With such huge growth in the de-mand for road-biased 4x4 models and the increasing number of vehicles competing for sales, it's little wonder that the new Legacy Outback is being seen as an opportunity to establish a reputation for practicality for the brand.

Subaru is also keen to take the credit for helping to form the 'allroader' market, which it claims it invented with the original Legacy Outback in 1996.

As with the Legacy Sports Tourer on which it is based, the 2003 Outback marks a major evolution of the original car. Although the outgoing versions were certainly robust, they looked more like standard estate cars, jacked up on stilts to offer greater ground clearance.

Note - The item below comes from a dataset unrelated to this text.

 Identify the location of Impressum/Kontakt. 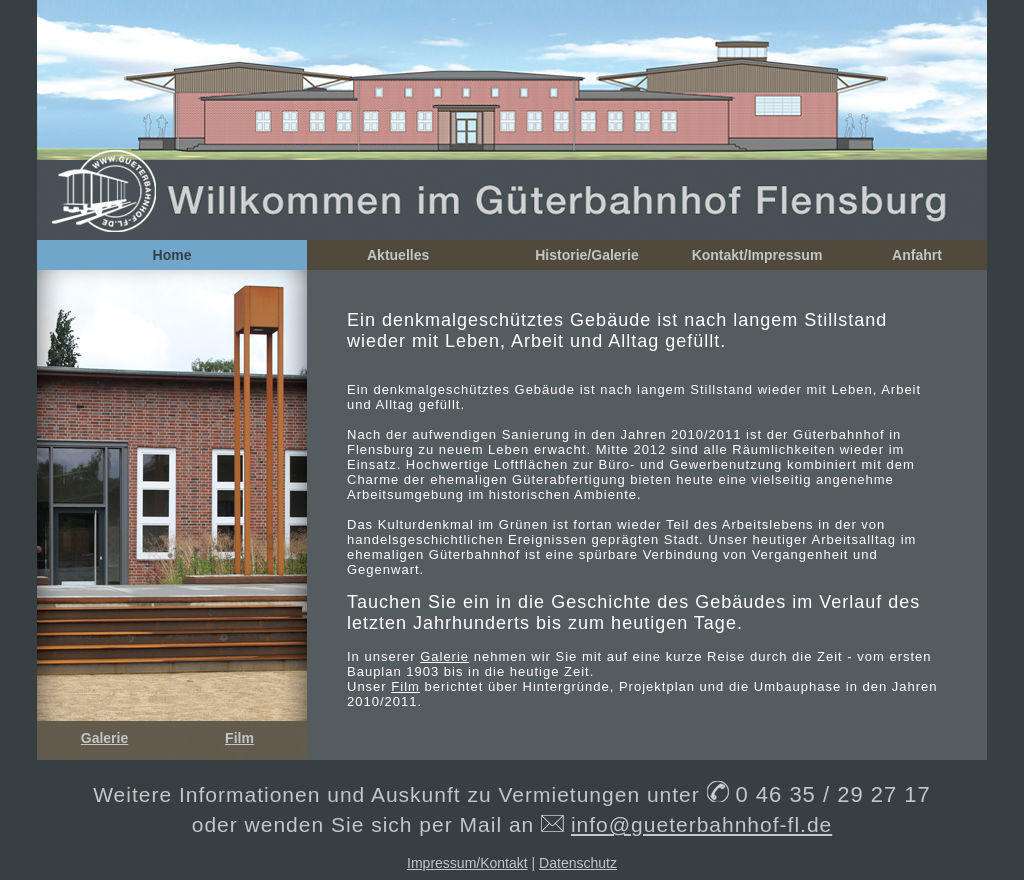 (467, 863).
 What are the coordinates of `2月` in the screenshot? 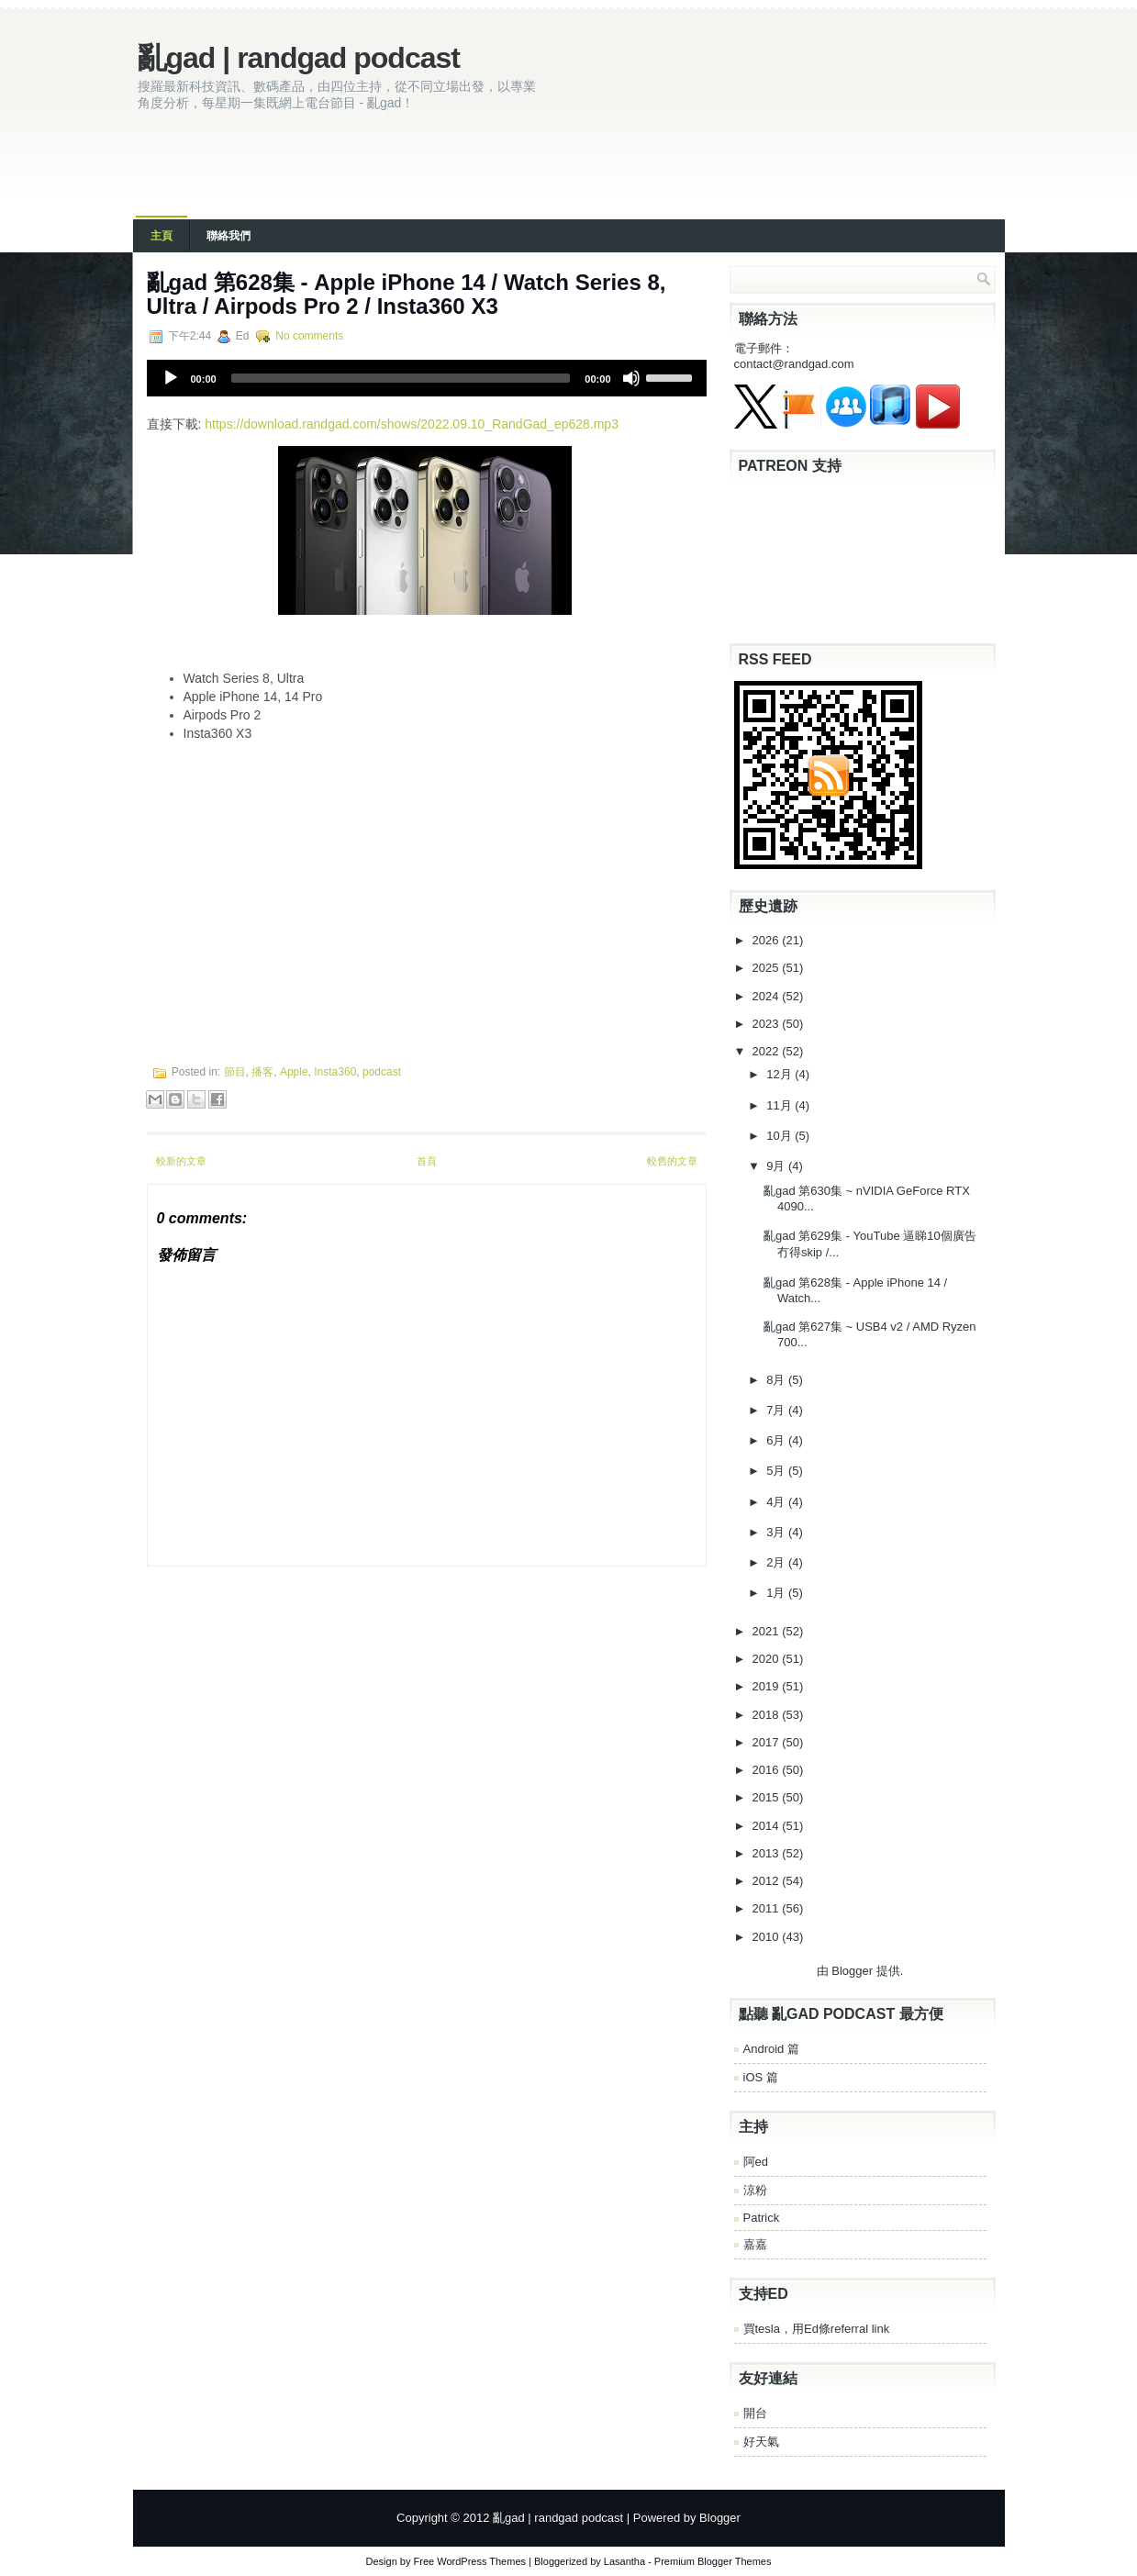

The new machine is a much more distinctive piece of work, complete with its own body detailing and colour schemes, alloy wheels and interior trim. Ground clearance has grown from 190mm to 200mm.

On sale in November, from around £24,000, drivers can choose between 2.5 and 3.0-litre engines. But there's no 2.0-litre as Subaru does not consider it powerful enough, and believes it might compromise sales of the smaller Forester estate.

Both manual and automatic gearboxes will be available, and it was the five-speed auto which was fitted to the 3.0-litre flat-six-engined machine that we tried. At idle the unit sounds purposeful, while the raised driving position gives a good view of the road ahead. You can just see the outline of the two bonnet blisters, unique to the Legacy Outback, that help you better judge the size and width of the car.

With 240bhp on tap, acceleration is swift, and the Outback will sprint from 0-60mph in 8.1 seconds. Top speed is 139mph. With the longer springs and dampers, the Outback rides well at low speed. The loftier ride height means it feels softer than the Sports Tourer, but it stays fairly composed through bends.

The steering feels a little lighter too, and the Outback is not quite as eager to turn in. But it should still prove a capable driver's car when compared with rivals such as the Volvo XC70 and Audi A6 Allroad at group test time.

It's not all good news, though, as the gearbox is beset by the same problems that affect the saloon driven in Issue 772. Slow to respond and indecisive, it's not Subaru's finest work.

At higher speeds, the suspension loses some of its composure. But that is unlikely to bother traditional Legacy drivers, who will place its large boot and all-wheel-drive traction ahead of its high-speed handling. With competitive pricing, and the sophisticated new interior, it looks as if rivals could have a fight on their hands. Who said Subaru was a one-car company?